(Québec) La survie des commissions scolaires telles qu’on les connaît passera-t-elle par les femmes ?

Caroline Plante
La Presse canadienne

C’est ce qu’espère la vice-présidente de la Fédération des commissions scolaires du Québec (FCSQ), Louise Lortie. En entrevue à La Presse canadienne, elle demande aux femmes de mettre tout leur poids dans la balance lorsque viendra le temps de débattre du projet de loi caquiste visant à abolir les élections scolaires et à transformer les commissions scolaires en centres de service.

Elle craint que la réforme promise par le ministre de l’Éducation, Jean-François Roberge, n’entraîne des pertes d’emplois et que les femmes soient particulièrement affectées. Par ailleurs, elle considère que le pouvoir citoyen doit rester à l’ensemble de la population ; les femmes doivent continuer de pouvoir voter aux élections scolaires.

« Je vois ça comme un mouvement d’appui des femmes du Québec aux femmes en politique scolaire, aux femmes qui ont atteint la parité et qui se dévouent dans ce travail-là d’être représentantes des citoyens », a déclaré Mme Lortie, qui est également présidente de la Commission scolaire de Laval.

Selon la FCSQ, la démocratie scolaire est le seul palier électif à avoir atteint la parité entre les hommes et les femmes. À l’heure actuelle au Québec, il y a 309 commissaires et 23 présidentes femmes sur 656 élus scolaires, ce qui représente une majorité de 50,61 %.

La fédération a lancé une véritable offensive multivolets en vue du dépôt du projet de loi, prévu cet automne. Elle demande entre autres aux élues de l’Assemblée nationale, tous partis confondus, de l’appuyer en apposant leurs signatures au bas d’une déclaration sur l’importance de préserver la démocratie scolaire.

Déjà, une dizaine d’anciennes élues, telles que Marie Malavoy, Suzanne Tremblay, Élizabeth Larouche, Colette Roy Laroche et Josée Bouchard, ont signé cette déclaration, dont certains extraits se lisent ainsi : « Aucun recul des femmes en politique n’est acceptable. […] Très souvent, les femmes hésitent à s’engager en politique. Les progrès réalisés à ce chapitre et l’atteinte de la parité seront grandement compromis par l’abolition de la démocratie scolaire. »

Les élus masculins préoccupés par la place des femmes en politique sont également invités à manifester leur appui. « Je vous dis, s’il le faut, je vais les appeler tous, et puis mes collègues commissaires à travers le Québec sont prêts à m’aider à mobiliser l’ensemble de la population, assure Mme Lortie. Je pense que ce mouvement-là va partir et il ne s’arrêtera pas. »

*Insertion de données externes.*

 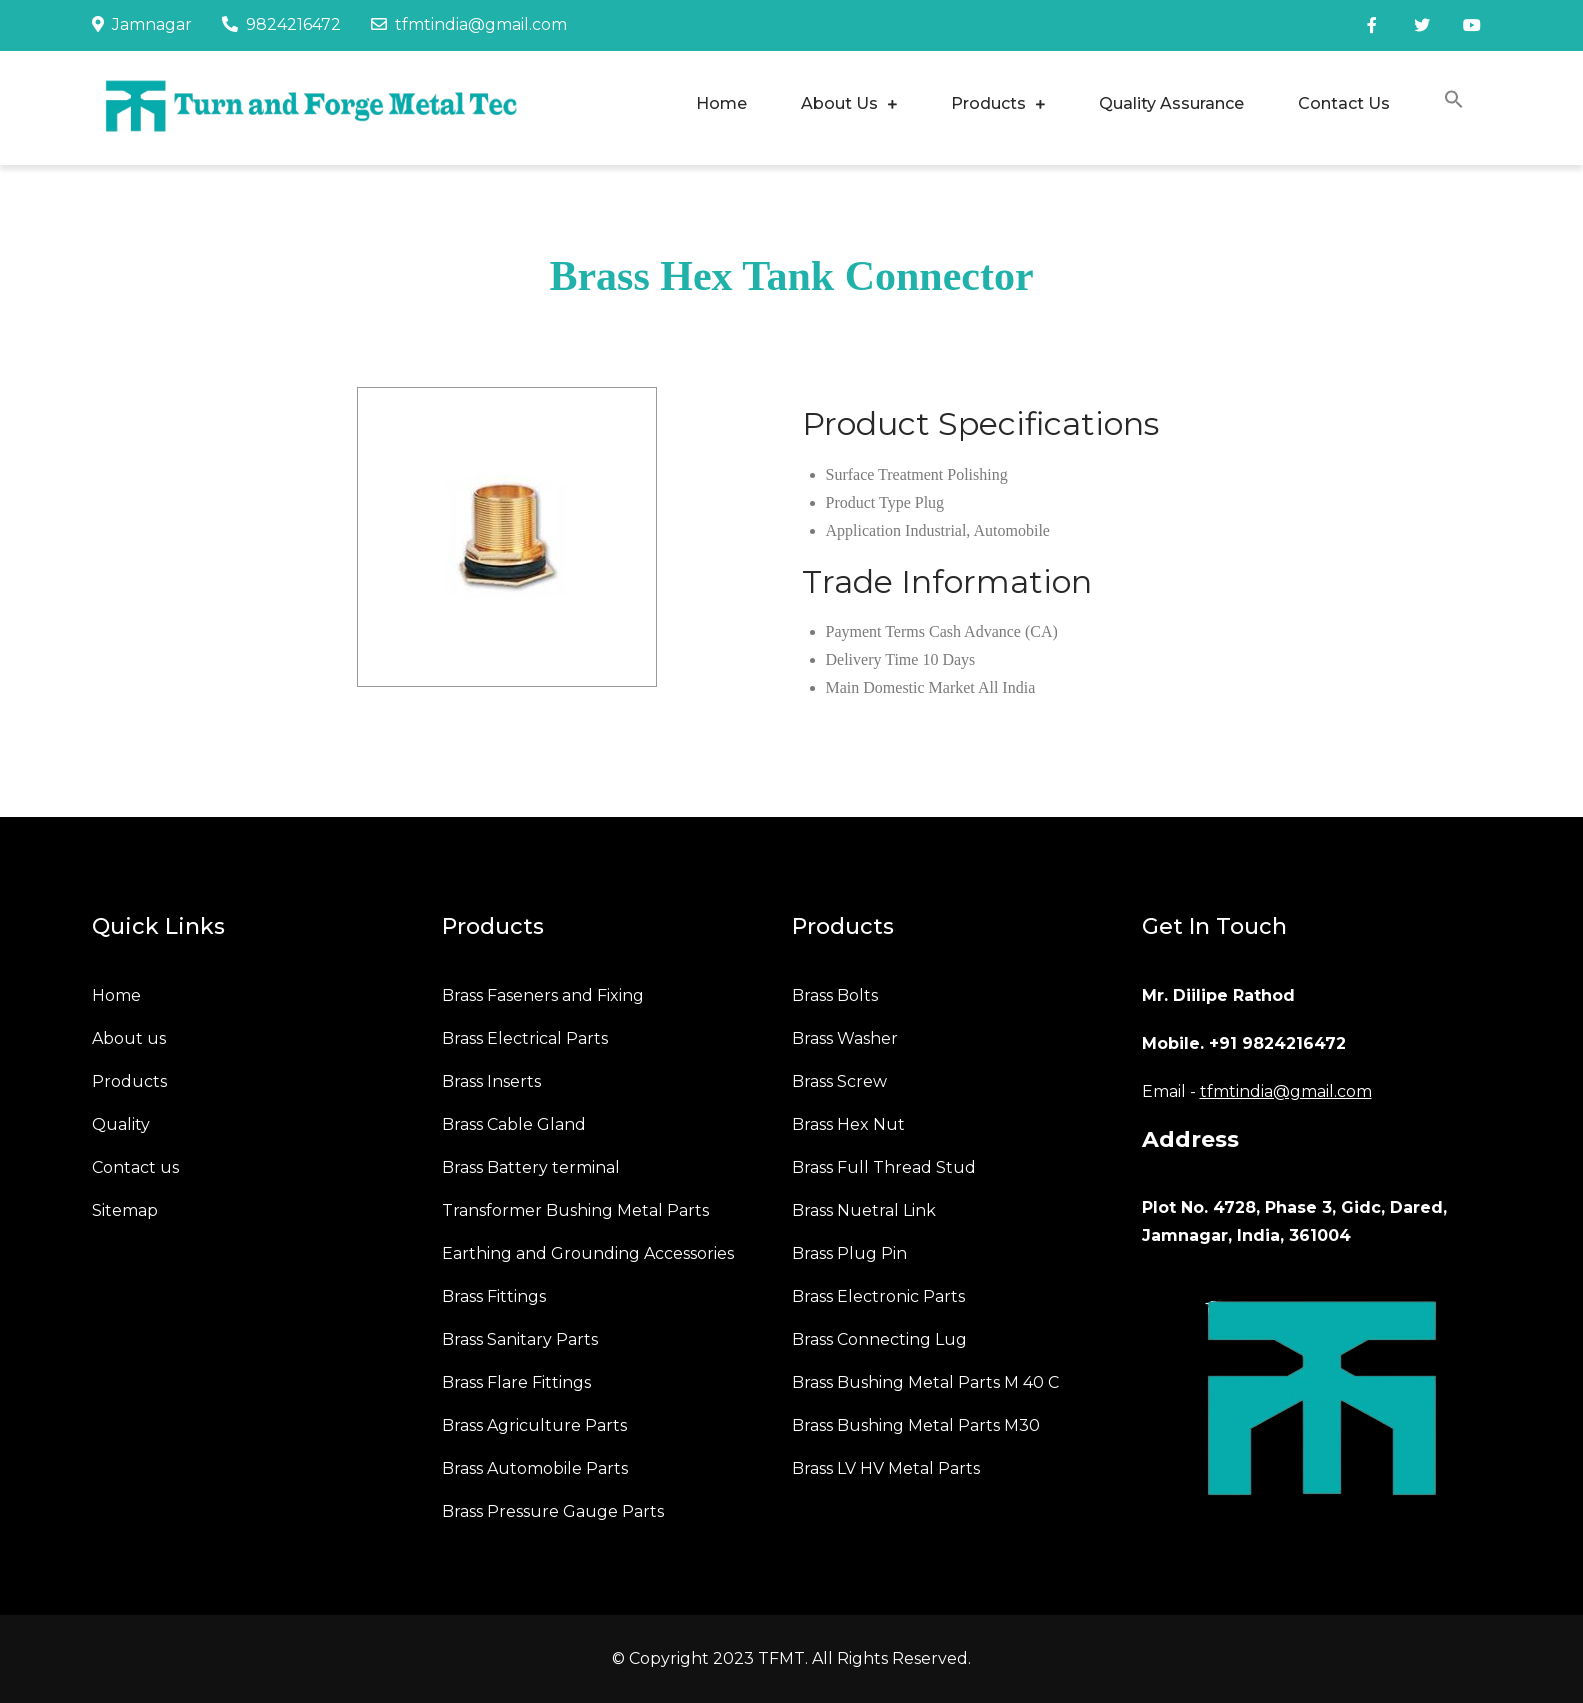 I want to click on Brass Bushing Metal Parts M30, so click(x=916, y=1425).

La FCSQ mise sur le fait que les Québécois en général sont désormais beaucoup plus sensibles à l’importance de la parité hommes-femmes dans les lieux de pouvoir, notamment. « La parité fait plus de sens dans la tête de tous les citoyens québécois », insiste sa vice-présidente.

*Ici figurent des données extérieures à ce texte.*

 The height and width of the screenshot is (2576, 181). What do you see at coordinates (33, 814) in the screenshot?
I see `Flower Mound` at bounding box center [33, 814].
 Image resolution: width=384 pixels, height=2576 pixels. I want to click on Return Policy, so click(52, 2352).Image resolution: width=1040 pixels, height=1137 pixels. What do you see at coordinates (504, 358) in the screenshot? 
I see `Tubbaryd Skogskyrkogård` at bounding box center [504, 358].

Par ailleurs, l’élimination d’un droit démocratique n’a jamais fait progresser une société, fait valoir Mme Lortie, qui suggère plutôt au gouvernement de François Legault de concentrer ses efforts à améliorer la participation citoyenne lors des élections scolaires en mettant en œuvre des propositions déjà convenues, telles que le vote électronique.

Le Québec compte 72 commissions scolaires. Les élections scolaires sont en général boudées par les citoyens, le taux de participation n’atteignant même pas 5 %.